As you can see, then, there are plenty of reasons why the current dysfunctional system continues to squander our money and our health. And this is another complex system, that cannot be fixed by government fiat or by any group acting alone. We need to get to the system in the bottom chart above by evolutionary means. That evolution needs to start with bottom-up awareness, organization and information exchange, probably beginning with both (a) an insistence, when dealing with health-care providers, on complete two-way information exchange, total honesty and active customer involvement in all assessments and decisions, and (b) the establishment of the beginnings of what will eventually be the Health Information ClearingHouse. Instead of opting out of the system in favour of alternative medicine, we need to demand a greater role in our own health management from practitioners, and refuse to take no for an answer. My guess is that many practitioners will welcome rather than resist this change.

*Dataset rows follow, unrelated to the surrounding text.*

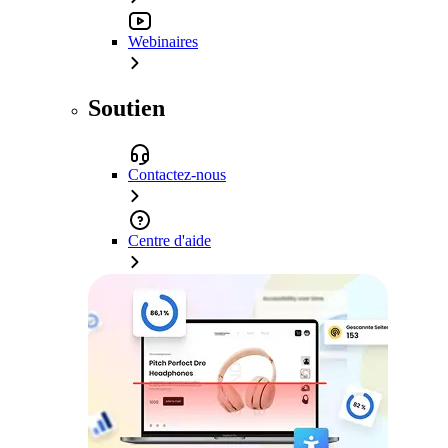
Webinaires
Soutien
Contactez-nous
Centre d'aide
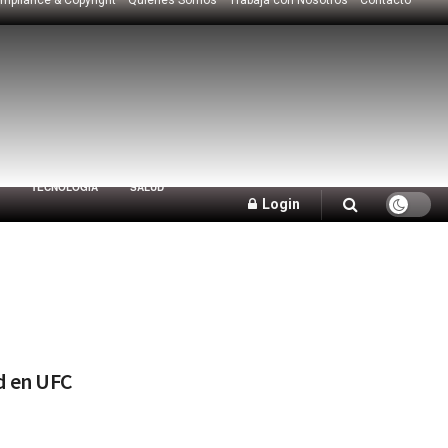
TECNOLOGÍA
SALUD
Login
d en UFC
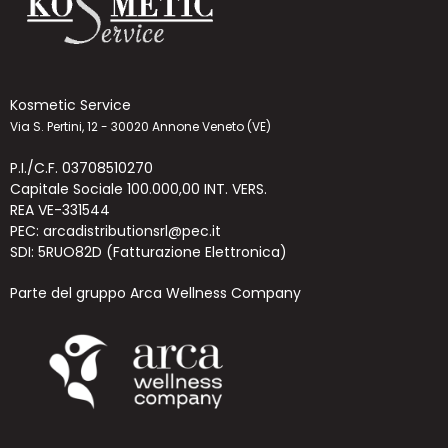
Kosmetic Service
Via S. Pertini, 12 - 30020 Annone Veneto (VE)
P.I./C.F. 03708510270
Capitale Sociale 100.000,00 INT. VERS.
REA VE-331544
PEC: arcadistributionsrl@pec.it
SDI: 5RUO82D (Fatturazione Elettronica)
Parte del gruppo Arca Wellness Company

In other words, we need to become our own holistic ‘general practitioner’. We cannot expect doctors to know what is happening, and what we are doing, in alternative health-care and in our own lives, unless we tell them. We need to tell everyone we involve in our health what everyone else we involve is doing and saying and prescribing, and what we are doing about it. That means that what our doctor, our physical and/or psychotherapist, our herbalist, our pharmacist, our personal trainer, our dietitian knows, they all should know, and we should know not only what they have told us to do, but why, and what else they considered and ruled out.
And there, of course, is the rub. This requires more candour than a lot of us are willing to exhibit, and an investment in time and energy and learning that is more than many of us areprepared to make.
But until we do, the system will remain dysfunctional and insolvent. And we’ll keep getting needlessly ill.